### EXERCISE PROMPT
What lines of the data include the string "protection"? Copy them all.

(Items from a data source)
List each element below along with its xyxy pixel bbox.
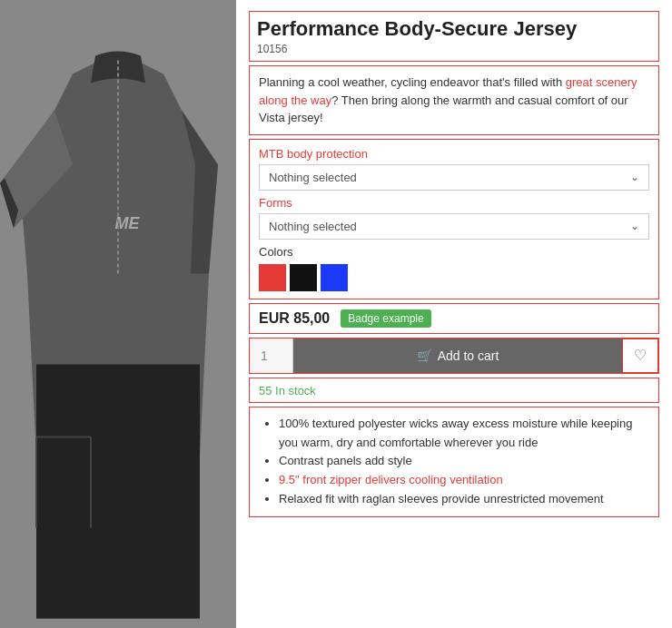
color-swatch-black[interactable] — [290, 264, 317, 291]
colors-label: Colors — [259, 245, 649, 259]
description-highlight: great scenery along the way — [259, 75, 637, 107]
forms-select-value: Nothing selected — [269, 220, 357, 233]
quantity-input[interactable]: 1 — [250, 339, 293, 373]
features-list: 100% textured polyester wicks away exces… — [262, 415, 646, 509]
feature-item-3: 9.5" front zipper delivers cooling venti… — [279, 471, 646, 490]
features-section: 100% textured polyester wicks away exces… — [249, 407, 659, 517]
protection-label: MTB body protection — [259, 147, 649, 161]
forms-chevron-icon: ⌄ — [630, 220, 639, 232]
badge-label: Badge example — [341, 309, 430, 328]
options-section: MTB body protection Nothing selected ⌄ F… — [249, 139, 659, 299]
product-sku: 10156 — [257, 43, 651, 55]
add-to-cart-button[interactable]: 🛒 Add to cart — [293, 339, 622, 373]
color-swatch-red[interactable] — [259, 264, 286, 291]
cart-icon: 🛒 — [417, 348, 432, 363]
forms-label: Forms — [259, 196, 649, 210]
feature-item-4: Relaxed fit with raglan sleeves provide … — [279, 490, 646, 509]
cart-section: 1 🛒 Add to cart ♡ — [249, 338, 659, 374]
stock-section: 55 In stock — [249, 378, 659, 403]
product-details-panel: Performance Body-Secure Jersey 10156 Pla… — [236, 0, 672, 628]
product-image-panel: ME — [0, 0, 236, 628]
svg-text:ME: ME — [115, 214, 141, 232]
feature-highlight: 9.5" front zipper delivers cooling venti… — [279, 473, 503, 486]
forms-select[interactable]: Nothing selected ⌄ — [259, 213, 649, 240]
product-title: Performance Body-Secure Jersey — [257, 17, 651, 41]
protection-select-value: Nothing selected — [269, 171, 357, 184]
wishlist-button[interactable]: ♡ — [622, 339, 658, 373]
product-description: Planning a cool weather, cycling endeavo… — [249, 65, 659, 135]
price-section: EUR 85,00 Badge example — [249, 303, 659, 334]
protection-select[interactable]: Nothing selected ⌄ — [259, 164, 649, 191]
stock-text: 55 In stock — [259, 384, 316, 397]
feature-item-2: Contrast panels add style — [279, 452, 646, 471]
protection-chevron-icon: ⌄ — [630, 171, 639, 183]
product-price: EUR 85,00 — [259, 310, 330, 327]
color-swatch-blue[interactable] — [321, 264, 348, 291]
color-swatches — [259, 264, 649, 291]
title-section: Performance Body-Secure Jersey 10156 — [249, 11, 659, 62]
heart-icon: ♡ — [634, 347, 647, 364]
feature-item-1: 100% textured polyester wicks away exces… — [279, 415, 646, 453]
add-to-cart-label: Add to cart — [438, 348, 499, 363]
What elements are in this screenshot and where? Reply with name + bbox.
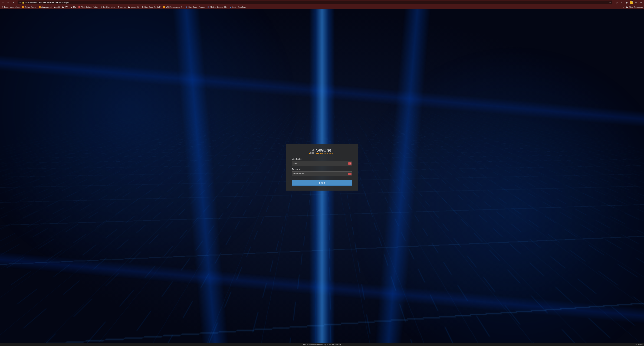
url-suffix: :22471/login: [58, 2, 69, 4]
extensions-icon[interactable]: ⧉: [634, 1, 638, 4]
bookmark-item[interactable]: ▥Alerting Devices: 88...: [207, 6, 227, 8]
footer-bar: SevOne Data Insight Software (6.5.0 sha1…: [0, 343, 644, 346]
url-prefix: https://ussouth.: [26, 2, 39, 4]
password-manager-icon[interactable]: •••: [348, 162, 352, 165]
bookmark-item[interactable]: ▥Data Cloud - Featur...: [186, 6, 205, 8]
extension-icon[interactable]: 2: [630, 1, 633, 4]
bookmark-label: Alerting Devices: 88...: [210, 6, 227, 8]
account-icon[interactable]: ◉: [625, 1, 628, 4]
bookmark-label: VPC Management C...: [166, 6, 184, 8]
bookmarks-overflow[interactable]: »: [623, 6, 624, 8]
bookmark-icon: [142, 6, 144, 8]
url-bar[interactable]: 🛡 🔒 https://ussouth.techzone-services.co…: [18, 0, 612, 4]
url-text: https://ussouth.techzone-services.com:22…: [26, 2, 608, 4]
bookmark-item[interactable]: Data Cloud Config UI: [142, 6, 161, 8]
bookmark-icon: [100, 6, 102, 8]
bookmark-icon: [118, 6, 120, 8]
login-page: SevOne DATA INSIGHT Username ••• Passwor…: [0, 9, 644, 346]
bookmark-icon: [70, 6, 72, 8]
logo-main-text: SevOne: [316, 148, 335, 152]
url-domain: techzone-services.com: [39, 2, 58, 4]
bookmark-icon: [54, 6, 56, 8]
bookmark-label: vcenter: [120, 6, 126, 8]
bookmark-item[interactable]: diagrams.net: [39, 6, 52, 8]
bookmark-label: Data Cloud Config UI: [144, 6, 161, 8]
bookmark-label: qotd: [56, 6, 60, 8]
bookmark-label: Import bookmarks...: [4, 6, 20, 8]
username-label: Username: [292, 158, 352, 160]
footer-brand-text: SevOne: [636, 344, 643, 346]
bookmark-icon: [128, 6, 130, 8]
downloads-icon[interactable]: ⬇: [620, 1, 623, 4]
bookmark-item[interactable]: ☁Login | Salesforce: [229, 6, 246, 8]
menu-icon[interactable]: ≡: [640, 1, 642, 4]
bookmark-icon: [62, 6, 64, 8]
bookmark-item[interactable]: Getting Started: [22, 6, 36, 8]
back-button[interactable]: ←: [2, 1, 5, 4]
reload-button[interactable]: ⟳: [11, 1, 15, 4]
password-manager-icon[interactable]: •••: [348, 173, 352, 175]
nav-row: ← → ⟳ 🛡 🔒 https://ussouth.techzone-servi…: [0, 0, 644, 5]
forward-button[interactable]: →: [6, 1, 10, 4]
bookmark-label: *IBM Software Netw...: [81, 6, 98, 8]
other-bookmarks-label: Other Bookmarks: [629, 6, 642, 8]
bookmark-label: IBM: [73, 6, 76, 8]
username-input[interactable]: [292, 161, 352, 166]
bookmark-item[interactable]: SevOne - aiops: [100, 6, 115, 8]
password-label: Password: [292, 168, 352, 170]
footer-text: SevOne Data Insight Software (6.5.0 sha1…: [303, 344, 341, 346]
browser-right-icons: ◇ ⬇ ◉ 2 ⧉ ≡: [615, 1, 642, 4]
bookmark-icon: ⇩: [2, 6, 4, 8]
pocket-icon[interactable]: ◇: [615, 1, 618, 4]
password-input[interactable]: [292, 172, 352, 176]
shield-icon: 🛡: [19, 2, 21, 4]
bookmarks-bar: ⇩Import bookmarks...Getting Starteddiagr…: [0, 5, 644, 9]
bookmark-icon: [22, 6, 24, 8]
bookmark-icon: [163, 6, 165, 8]
logo: SevOne DATA INSIGHT: [292, 148, 352, 154]
bookmark-item[interactable]: vcenter lab: [128, 6, 140, 8]
bookmark-label: Getting Started: [24, 6, 36, 8]
bookmark-item[interactable]: ⇩Import bookmarks...: [2, 6, 20, 8]
bookmark-label: SevOne - aiops: [103, 6, 115, 8]
browser-chrome: ← → ⟳ 🛡 🔒 https://ussouth.techzone-servi…: [0, 0, 644, 9]
bookmark-item[interactable]: VPC Management C...: [163, 6, 184, 8]
bookmark-icon: [78, 6, 80, 8]
bookmark-label: Login | Salesforce: [232, 6, 246, 8]
folder-icon: [626, 6, 628, 8]
footer-logo-icon: [635, 344, 636, 345]
lock-icon: 🔒: [22, 2, 24, 4]
logo-sub-text: DATA INSIGHT: [316, 152, 335, 154]
logo-grid-icon: [309, 149, 314, 154]
bookmark-item[interactable]: vcenter: [118, 6, 126, 8]
bookmark-icon: ▥: [207, 6, 210, 8]
bookmark-item[interactable]: qotd: [54, 6, 60, 8]
bookmark-icon: [39, 6, 41, 8]
login-button[interactable]: Login: [292, 180, 352, 186]
star-icon[interactable]: ☆: [609, 2, 611, 4]
bookmark-label: vcenter lab: [131, 6, 140, 8]
bookmark-icon: ▥: [186, 6, 188, 8]
bookmark-icon: ☁: [229, 6, 232, 8]
bookmark-label: Data Cloud - Featur...: [188, 6, 205, 8]
bookmark-item[interactable]: *IBM Software Netw...: [78, 6, 98, 8]
footer-logo: SevOne: [635, 344, 643, 346]
other-bookmarks[interactable]: Other Bookmarks: [626, 6, 642, 8]
bookmark-label: diagrams.net: [42, 6, 52, 8]
bookmark-label: EAP: [65, 6, 68, 8]
bookmark-item[interactable]: IBM: [70, 6, 76, 8]
login-card: SevOne DATA INSIGHT Username ••• Passwor…: [286, 144, 358, 190]
bookmark-item[interactable]: EAP: [62, 6, 68, 8]
extension-badge: 2: [632, 0, 633, 2]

### OUTPUT BELOW
protection-label: MTB body protection — [259, 147, 649, 161]
options-section: MTB body protection Nothing selected ⌄ F… — [249, 139, 659, 299]
protection-select-value: Nothing selected — [269, 171, 357, 184]
protection-select[interactable]: Nothing selected ⌄ — [259, 164, 649, 191]
protection-chevron-icon: ⌄ — [630, 171, 639, 183]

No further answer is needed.